Published online by Cambridge University Press: 05 June 2012
Connections are easy; relationships are hard.
(Lesser and Cothrel 2004, p. 29)There are many elements of the larger organizational context, such as pay and promotion systems, which can impinge on human relationships in KN. However, the focus of this chapter will be on how the human composition of the organization affects the development of KN. Generally researchers have focused on the macro nature of the human environment either in terms of climate or cultural impacts, regarding these phenomena as the macro-media that flavor any interactions embedded within them and the resulting development of particular KN. For example, closed climates are likely to be associated with particularly constrained, fragmented networks that inhibit the free flow of information. Here I first discuss one aspect of macro-media, organizational demography, or the nature of the human composition of the workplace. How individuals come to understand their roles in organizations is a unique form of tacit knowledge which I discuss by focusing on role ambiguity.
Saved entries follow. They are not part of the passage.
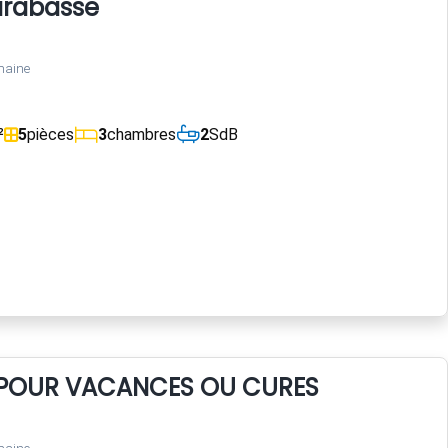
arabasse
maine
²
5
pièces
3
chambres
2
SdB
X POUR VACANCES OU CURES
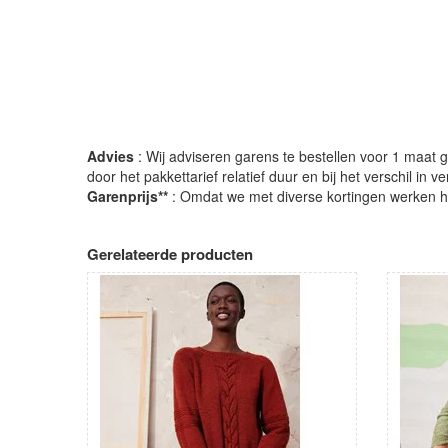
Advies
: Wij adviseren garens te bestellen voor 1 maat gr
door het pakkettarief relatief duur en bij het verschil in 
Garenprijs**
: Omdat we met diverse kortingen werken heb
Gerelateerde producten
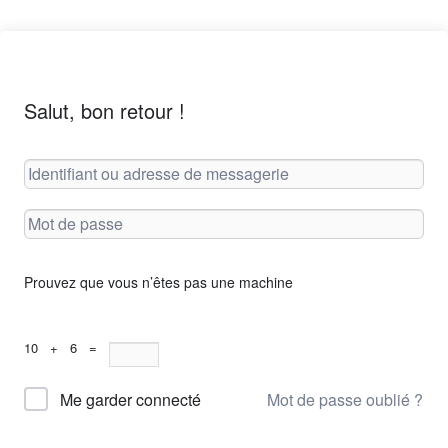
Salut, bon retour !
Prouvez que vous n’êtes pas une machine
10 + 6 =
Mot de passe oublié ?
Me garder connecté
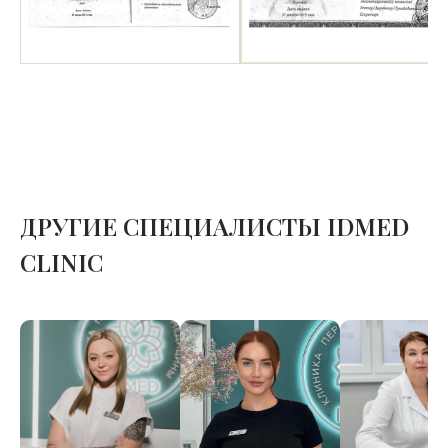
ДРУГИЕ СПЕЦИАЛИСТЫ IDMED
CLINIC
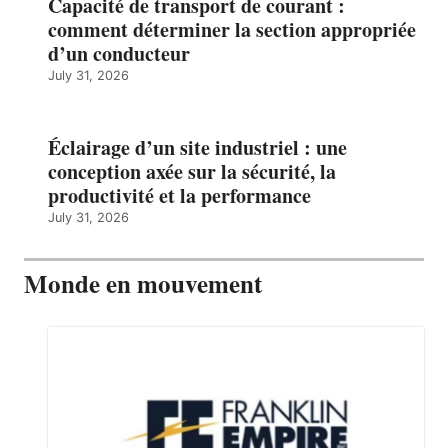
Capacité de transport de courant :
comment déterminer la section appropriée
d’un conducteur
July 31, 2026
Éclairage d’un site industriel : une
conception axée sur la sécurité, la
productivité et la performance
July 31, 2026
Monde en mouvement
I then turn to the more classic micro issues related to motivations and individual ignorance, before returning to issues of status and face that blend these two perspectives.
Organizational demography
Organizational demography refers to the composition of the human membership of the organization in terms of such basic attributes as sex and age (Pfeffer 1982). It has been argued that the distribution of such attributes in an organization's population has important consequences for institutions and their members, especially so in the transfer of knowledge (McPherson, Smith-Lovin, and Cook 2001).